Adobo is commonly seen in fiestas (parties) in the Marianas, and my wife is half Micronesian. Of course I’m interested.
More Filipino goodness is this blog article on the Filipino New Years. Great pictures! And Hopeless Foodie (Filipino step mother) has an article on making lumpia.
For those interested in sushi and thus the fate of the bluefin tuna, widespread reports of quota cheating (see here, here and here) certainly dim the prospects of seeing bluefin stocks recovering. Since one of the comments Tony Bourdain makes in his last book is a lament, on why can’t smart chefs incorporate interesting but less popular fish, such as mackerel, into their menus, we then find that people are cheating when it comes to the mackerel catch too. So life goes on.
To note, the Monterey Bay aquarium keeps a list of sustainable fish, foods safe to eat.
I don’t know how many of you have seen the fake food ads on Amazon.com (not for the squeamish). Samples are here and here.

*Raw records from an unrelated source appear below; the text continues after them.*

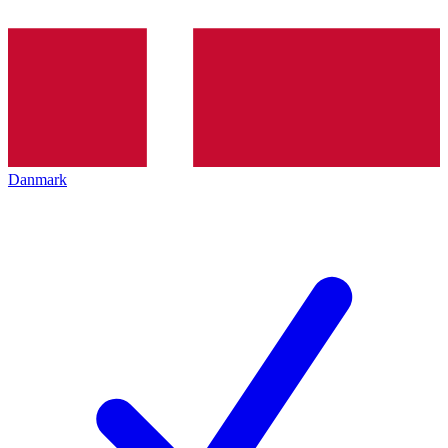
Danmark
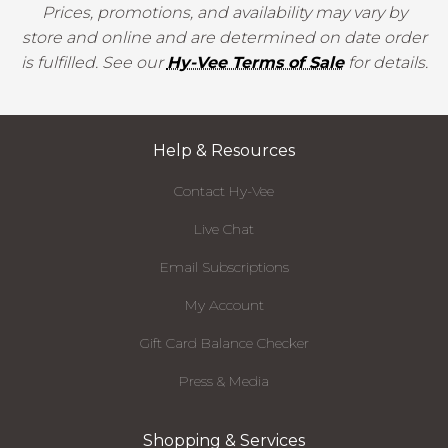
Prices, promotions, and availability may vary by
store and online and are determined on date order
is fulfilled. See our
Hy-Vee Terms of Sale
for details.
Help & Resources
Contact Hy-Vee
Live Chat
Email Subscriptions
My Account
Gift Card Balance Checker
Press & Media
Shopping & Services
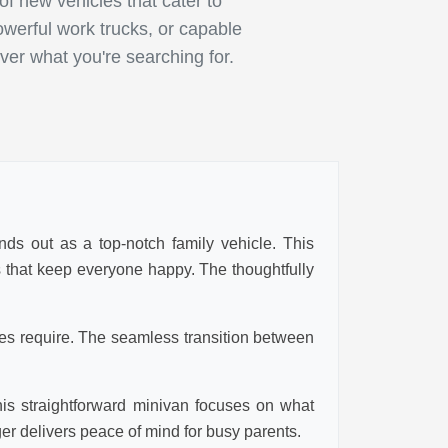
 new vehicles that cater to
owerful work trucks, or capable
ver what you're searching for.
nds out as a top-notch family vehicle. This
es that keep everyone happy. The thoughtfully
ies require. The seamless transition between
his straightforward minivan focuses on what
ger delivers peace of mind for busy parents.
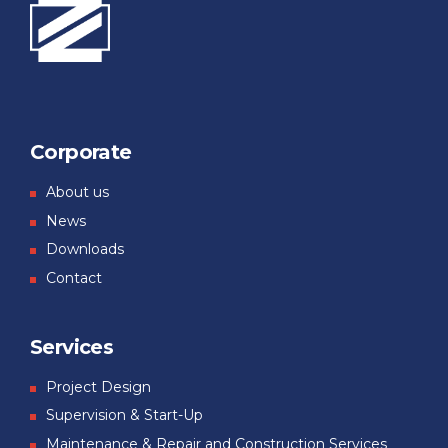
Corporate
About us
News
Downloads
Contact
Services
Project Design
Supervision & Start-Up
Maintenance & Repair and Construction Services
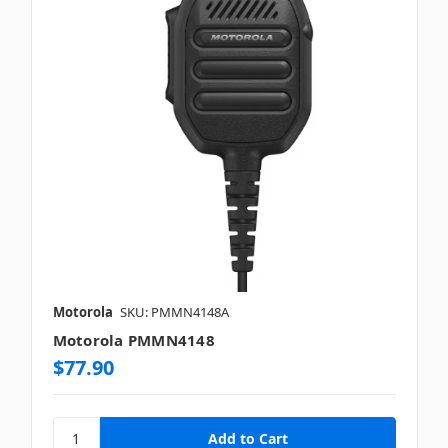
Motorola
SKU: PMMN4148A
Motorola PMMN4148
$77.90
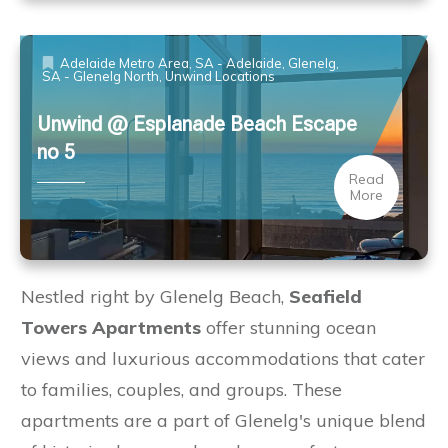
Adelaide Metro Area
,
SA - Adelaide, Glenelg
,
SA - Glenelg North
,
Unwind Locations
Unwind @ Esplanade Beach Escape
no 5
Read
More
Nestled right by Glenelg Beach,
Seafield
Towers Apartments
offer stunning ocean
views and luxurious accommodations that cater
to families, couples, and groups. These
apartments are a part of Glenelg's unique blend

From this article, Marilyn Monroe could cook. It appears as if this recipe was inherited from the DiMaggio family.
Roger Ebert, the well known movie critic, has lost his jaw and can no longer eat. But he still entertains and still cooks. This is an article about Ebert’s new cook book.
Northern Mississippi Commenter doesn’t often talk about food, but when he does, I listen. In this case he’s talking about what he considers to be good BBQ (or not) in Mississippi.